● Task statement: The material below holds a span beginning at the line with "immersed within the" and ending at the line with "in customer service.". Quote that span exactly, both ends included, and only that span.

(Exercise materials)

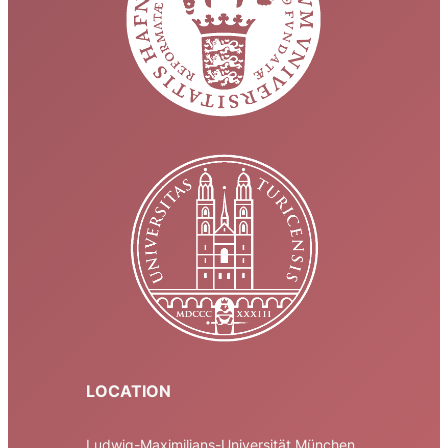
LOCATION
Ludwig-Maximilians-Universität München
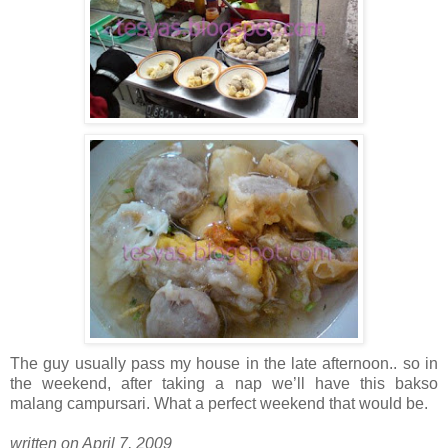
The guy usually pass my house in the late afternoon.. so in
the weekend, after taking a nap we’ll have this bakso
malang campursari. What a perfect weekend that would be.
written on April 7, 2009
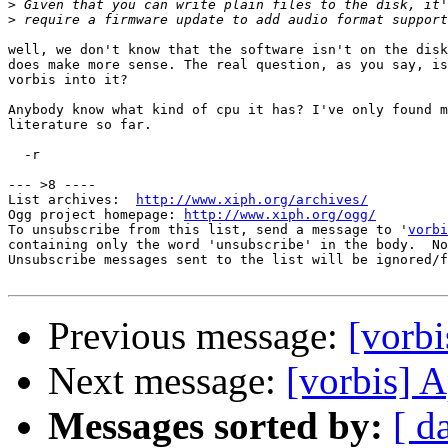
>
>
well, we don't know that the software isn't on the disk
does make more sense. The real question, as you say, is
vorbis into it?

Anybody know what kind of cpu it has? I've only found m
literature so far.

  -r

--- >8 ----

List archives:  
http://www.xiph.org/archives/
Ogg project homepage: 
http://www.xiph.org/ogg/
To unsubscribe from this list, send a message to '
vorbi
containing only the word 'unsubscribe' in the body.  No
Unsubscribe messages sent to the list will be ignored/f
Previous message:
[vorbi
Next message:
[vorbis] 
Messages sorted by:
[ d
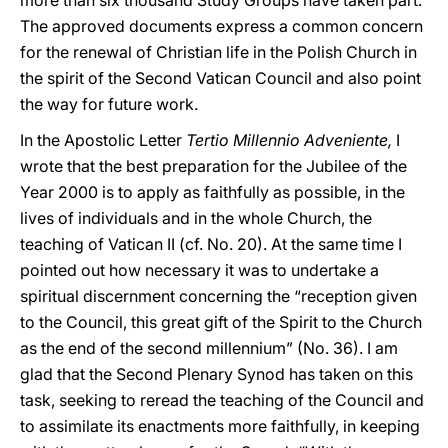
more than six thousand Study Groups have taken part.
The approved documents express a common concern
for the renewal of Christian life in the Polish Church in
the spirit of the Second Vatican Council and also point
the way for future work.
In the Apostolic Letter
Tertio Millennio Adveniente,
I
wrote that the best preparation for the Jubilee of the
Year 2000 is to apply as faithfully as possible, in the
lives of individuals and in the whole Church, the
teaching of Vatican II (cf. No. 20). At the same time I
pointed out how necessary it was to undertake a
spiritual discernment concerning the “reception given
to the Council, this great gift of the Spirit to the Church
as the end of the second millennium” (No. 36). I am
glad that the Second Plenary Synod has taken on this
task, seeking to reread the teaching of the Council and
to assimilate its enactments more faithfully, in keeping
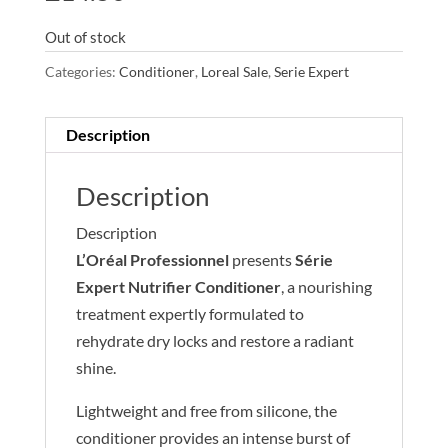
Out of stock
Categories:
Conditioner
,
Loreal Sale
,
Serie Expert
Description
Description
Description
L’Oréal Professionnel
presents
Série
Expert Nutrifier Conditioner
, a nourishing
treatment expertly formulated to
rehydrate dry locks and restore a radiant
shine.
Lightweight and free from silicone, the
conditioner provides an intense burst of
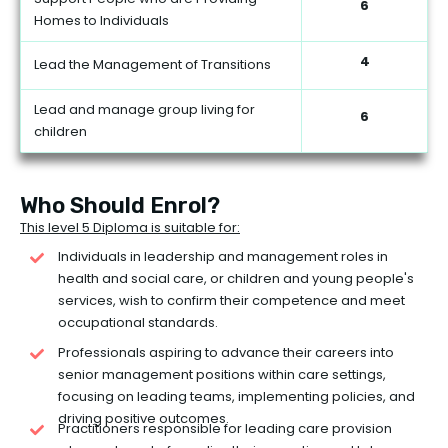
6
Homes to Individuals
4
Lead the Management of Transitions
Lead and manage group living for
6
children
Who Should Enrol?
This level 5 Diploma is suitable for:
Individuals in leadership and management roles in
health and social care, or children and young people's
services, wish to confirm their competence and meet
occupational standards.
Professionals aspiring to advance their careers into
senior management positions within care settings,
focusing on leading teams, implementing policies, and
driving positive outcomes.
Practitioners responsible for leading care provision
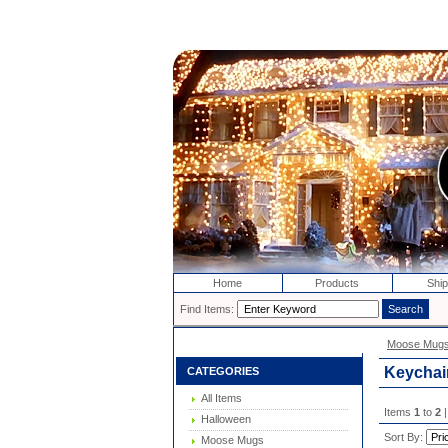
Home
Products
Ship
Find Items:
Moose Mug
Keychai
CATEGORIES
All Items
Items
1
to
2
|
Halloween
Sort By:
Moose Mugs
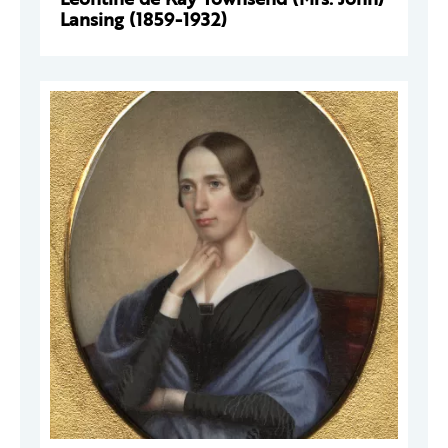
Lansing (1859-1932)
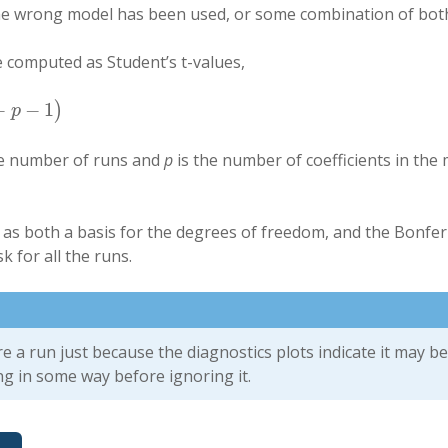
he wrong model has been used, or some combination of bot
e computed as Student’s t-values,
−
−
1
)
)
p
he number of runs and
p
is the number of coefficients in the 
 as both a basis for the degrees of freedom, and the Bonferr
k for all the runs.
e a run just because the diagnostics plots indicate it may be
ng in some way before ignoring it.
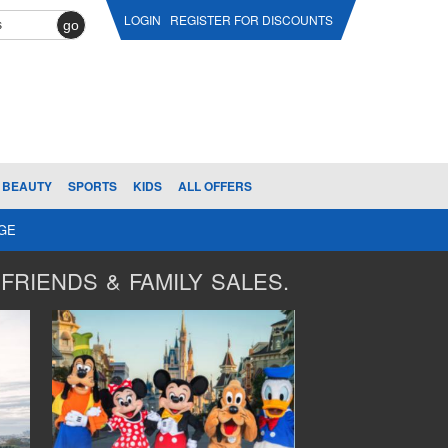
LOGIN
REGISTER FOR DISCOUNTS
go
BEAUTY
SPORTS
KIDS
ALL OFFERS
AGE
FRIENDS & FAMILY SALES.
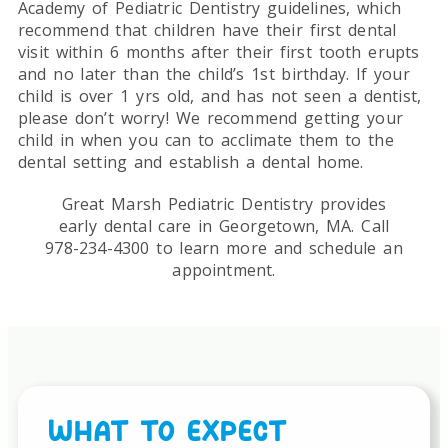
Academy of Pediatric Dentistry guidelines, which
recommend that children have their first dental
visit within 6 months after their first tooth erupts
and no later than the child’s 1st birthday. If your
child is over 1 yrs old, and has not seen a dentist,
please don’t worry! We recommend getting your
child in when you can to acclimate them to the
dental setting and establish a dental home.
Great Marsh Pediatric Dentistry provides
early dental care in Georgetown, MA. Call
978-234-4300 to learn more and schedule an
appointment.
WHAT TO EXPECT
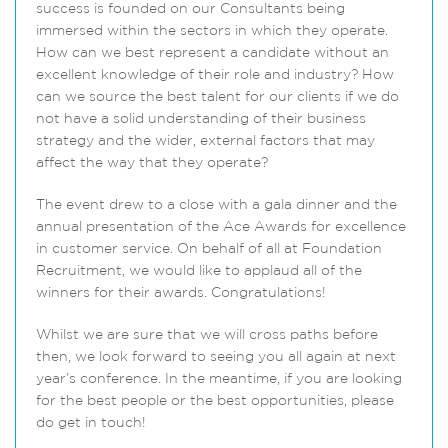
success is founded on our Consultants being
immersed within the sectors in which they operate.
How can we best represent a candidate without an
excellent knowledge of their role and industry? How
can we source the best talent for our clients if we do
not have a solid understanding of their business
strategy and the wider, external factors that may
affect the way that they operate?
The event drew to a close with a gala dinner and the
annual presentation of the Ace Awards for excellence
in customer service. On behalf of all at Foundation
Recruitment, we would like to applaud all of the
winners for their awards. Congratulations!
Whilst we are sure that we will cross paths before
then, we look forward to seeing you all again at next
year’s conference. In the meantime, if you are looking
for the best people or the best opportunities, please
do get in touch!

(End Exercise materials)

● Solution below:
immersed within the sectors in which they operate.
How can we best represent a candidate without an
excellent knowledge of their role and industry? How
can we source the best talent for our clients if we do
not have a solid understanding of their business
strategy and the wider, external factors that may
affect the way that they operate?
The event drew to a close with a gala dinner and the
annual presentation of the Ace Awards for excellence
in customer service. On behalf of all at Foundation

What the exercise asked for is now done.